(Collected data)

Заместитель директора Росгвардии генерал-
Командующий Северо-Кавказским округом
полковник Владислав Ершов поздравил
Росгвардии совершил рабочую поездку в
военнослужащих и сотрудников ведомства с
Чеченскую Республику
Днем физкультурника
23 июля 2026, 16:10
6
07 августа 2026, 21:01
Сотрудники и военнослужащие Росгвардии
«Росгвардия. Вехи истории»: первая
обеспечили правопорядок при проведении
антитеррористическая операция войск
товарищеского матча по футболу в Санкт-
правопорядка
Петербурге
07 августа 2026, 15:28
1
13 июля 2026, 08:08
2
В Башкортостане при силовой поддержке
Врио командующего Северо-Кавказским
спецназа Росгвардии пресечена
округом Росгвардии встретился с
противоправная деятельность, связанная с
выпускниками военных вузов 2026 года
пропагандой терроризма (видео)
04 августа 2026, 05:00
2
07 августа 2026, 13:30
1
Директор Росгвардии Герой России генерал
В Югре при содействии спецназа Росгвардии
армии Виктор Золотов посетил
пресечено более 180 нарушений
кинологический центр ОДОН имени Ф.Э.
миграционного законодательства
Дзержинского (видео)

--

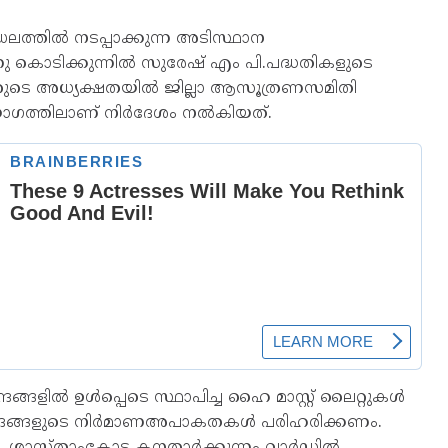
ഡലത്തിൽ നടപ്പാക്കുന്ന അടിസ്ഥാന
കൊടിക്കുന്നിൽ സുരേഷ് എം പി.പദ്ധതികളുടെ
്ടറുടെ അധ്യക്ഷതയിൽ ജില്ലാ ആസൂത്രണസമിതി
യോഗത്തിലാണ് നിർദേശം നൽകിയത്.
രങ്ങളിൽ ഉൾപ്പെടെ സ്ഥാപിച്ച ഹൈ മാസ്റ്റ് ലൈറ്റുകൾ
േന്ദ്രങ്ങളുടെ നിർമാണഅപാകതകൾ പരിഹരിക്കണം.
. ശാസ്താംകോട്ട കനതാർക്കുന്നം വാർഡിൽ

### WHAT TO WORK ON
Search the entries above for the word "округом" and copy each line where it appears.

### FINAL ANSWER
Командующий Северо-Кавказским округом
округом Росгвардии встретился с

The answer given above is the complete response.